At that point, Juliette materialized with an endorsement of the Amarelli Licorice variety, which she pronounced puissante et très chic.
Emily slipped away and didn’t think much of the encounter until the following week, when she arrived at the exquisite Tuileries apartment of a friend of a friend. Raphaëlla had seized the momentum of couture week to show her latest collection of sumptuous pajamas to those who grasped the laudable innovation of that word pairing. Emily was admiring a black silk ensemble when she spotted a cowboy hat bobbing atop the crowd. Their paths crossed between the presentation’s darkly dramatic backdrop and a window overlooking the Palais-Royal.
“Le cowboy du dentifrice, je présume?” she asked, catching him between bites of a lemon tart plucked from a platter she recognized as the double-layered specialties of Rose Bakery. His eyes widened and he held up his index finger in the universal sign for “Hold on, my mouth is temporarily filled with a delicious combination of lemon filling, lemon curd, and impossibly light pastry.”
“I thought I recognized your decisive cuffs from across the room,” he said finally, pointing at her white shirt. “Good thing we both have sartorial signatures going for us. I’m Vladimir, by the way, and this is Igloo.” Raphaëlla’s dog, possibly motivated by the rapidly shrinking tart, sat at his feet.

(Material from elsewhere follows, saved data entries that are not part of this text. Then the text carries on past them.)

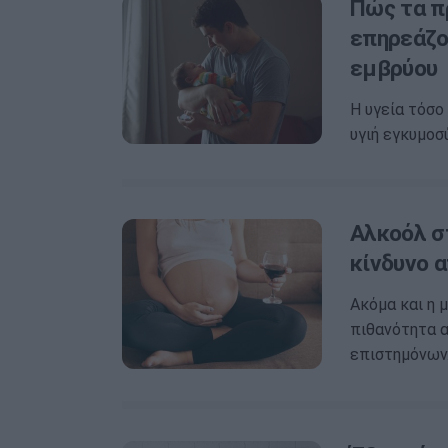
Πώς τα π
επηρεάζου
εμβρύου
Η υγεία τόσο
υγιή εγκυμοσ
Αλκοόλ σ
κίνδυνο 
Ακόμα και η 
πιθανότητα α
επιστημόνων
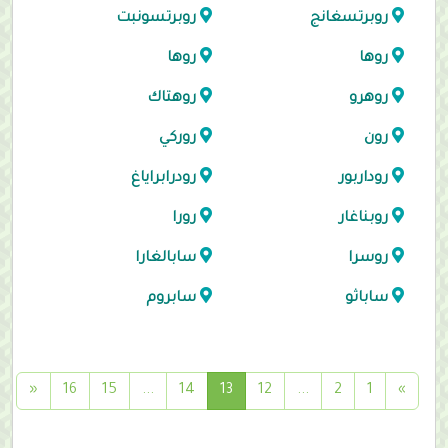
روبرتسغانج
روبرتسونبت
روها
روها
روهرو
روهتاك
رون
روركي
روداربور
رودرابراياغ
روبناغار
رورا
روسرا
سابالغارا
ساباثو
سابروم
(
«
16
15
...
14
13
12
...
2
1
»
c
u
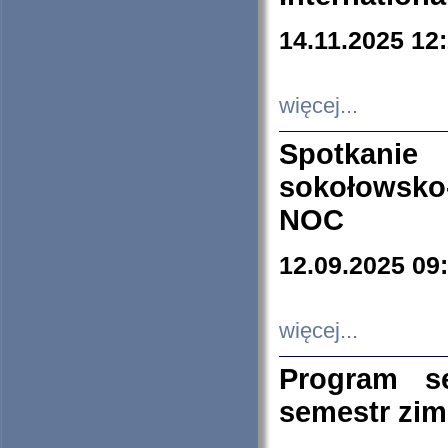
14.11.2025 12
więcej...
Spotkani
sokołowsko
NOC
12.09.2025 09
więcej...
Program s
semestr zi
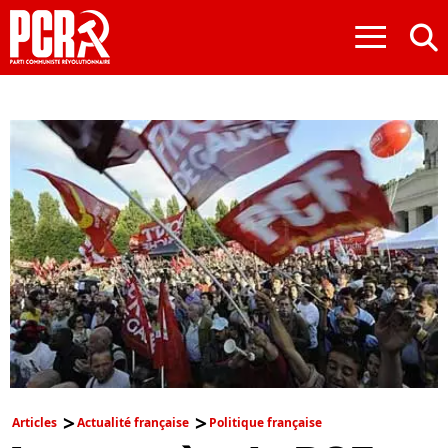
≡
Articles
Actualité française
Politique française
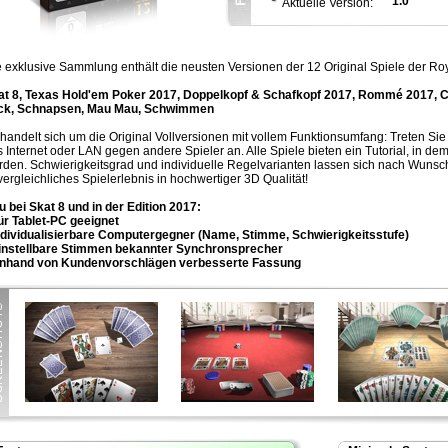
1.0
Aktuelle Version:
 exklusive Sammlung enthält die neusten Versionen der 12 Original Spiele der Roy
at 8, Texas Hold'em Poker 2017, Doppelkopf & Schafkopf 2017, Rommé 2017, C
ck, Schnapsen, Mau Mau, Schwimmen
handelt sich um die Original Vollversionen mit vollem Funktionsumfang: Treten S
 Internet oder LAN gegen andere Spieler an. Alle Spiele bieten ein Tutorial, in dem S
den. Schwierigkeitsgrad und individuelle Regelvarianten lassen sich nach Wunsch
ergleichliches Spielerlebnis in hochwertiger 3D Qualität!
 bei Skat 8 und in der Edition 2017:
ür Tablet-PC geeignet
Individualisierbare Computergegner (Name, Stimme, Schwierigkeitsstufe)
Einstellbare Stimmen bekannter Synchronsprecher
Anhand von Kundenvorschlägen verbesserte Fassung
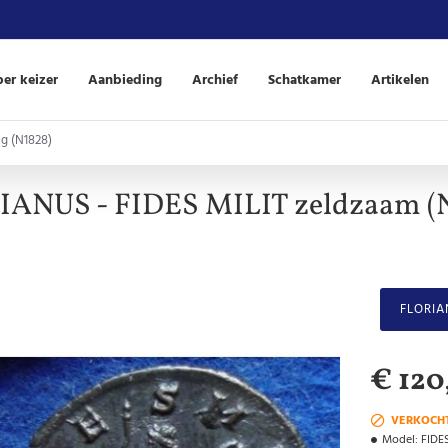
er keizer
Aanbieding
Archief
Schatkamer
Artikelen
ig (N1828)
ANUS - FIDES MILIT zeldzaam (
FLORIA
€ 120
VERKOCH
Model:
FIDE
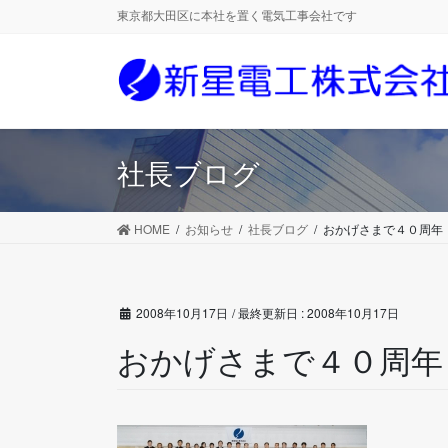
コ
ナ
東京都大田区に本社を置く電気工事会社です
ン
ビ
テ
ゲ
ン
ー
ツ
シ
に
ョ
移
ン
社長ブログ
動
に
移
動
HOME
お知らせ
社長ブログ
おかげさまで４０周年
2008年10月17日
/ 最終更新日 :
2008年10月17日
おかげさまで４０周年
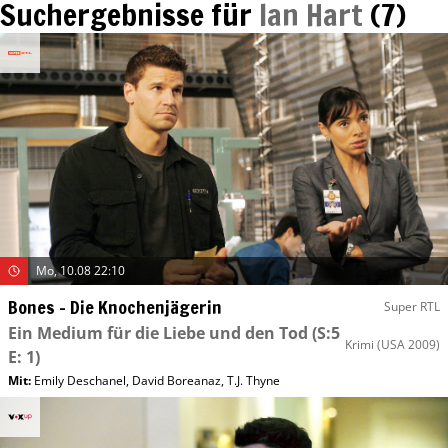
Suchergebnisse für
Ian Hart
(
7
)
Mo, 10.08 22:10
Bones – Die Knochenjägerin
Super RTL
Ein Medium für die Liebe und den Tod
(S:5
Krimi
(USA 2009)
E: 1)
Mit
:
Emily Deschanel
,
David Boreanaz
,
T.J. Thyne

Before Emily could ask about the origins of either of their names (he pronounced Vladimir so that it rhymed with “redeemer”), the room was hushed by tines on a champagne flute, so that the host could say a few words.

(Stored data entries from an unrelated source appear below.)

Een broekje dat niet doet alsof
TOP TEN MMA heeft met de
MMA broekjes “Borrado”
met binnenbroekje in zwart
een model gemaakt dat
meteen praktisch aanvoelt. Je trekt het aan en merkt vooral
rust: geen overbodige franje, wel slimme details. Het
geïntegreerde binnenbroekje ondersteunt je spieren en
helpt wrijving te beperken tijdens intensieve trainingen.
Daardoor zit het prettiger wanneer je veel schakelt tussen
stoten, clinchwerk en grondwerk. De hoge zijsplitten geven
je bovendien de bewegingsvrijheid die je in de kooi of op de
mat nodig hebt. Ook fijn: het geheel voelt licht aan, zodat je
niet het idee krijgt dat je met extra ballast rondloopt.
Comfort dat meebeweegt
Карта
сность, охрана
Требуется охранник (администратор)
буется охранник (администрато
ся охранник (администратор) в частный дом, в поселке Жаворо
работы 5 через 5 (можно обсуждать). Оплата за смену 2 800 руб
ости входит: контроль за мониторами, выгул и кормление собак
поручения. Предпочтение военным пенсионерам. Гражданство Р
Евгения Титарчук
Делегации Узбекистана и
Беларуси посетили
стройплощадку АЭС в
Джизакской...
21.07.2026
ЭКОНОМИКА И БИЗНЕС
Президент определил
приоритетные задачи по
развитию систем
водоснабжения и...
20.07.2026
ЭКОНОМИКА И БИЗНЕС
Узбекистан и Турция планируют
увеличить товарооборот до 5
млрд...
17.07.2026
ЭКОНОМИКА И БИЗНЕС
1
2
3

A gentle tremor jolted her back into the present, where she was back by the Seine, sitting between Vladimir and his hat. She looked down at the black notebook in the palm of her hand—a page of flags whipping in the mistral, a precise drawing of the new museum he had likened to a chance meeting of fishnet stockings and concrete—and turned to see the source of the vibration. A girl with a long braid stood beaming, on one foot, as her parents walked on ahead. Emily heard her whisper, “Triple Axel.”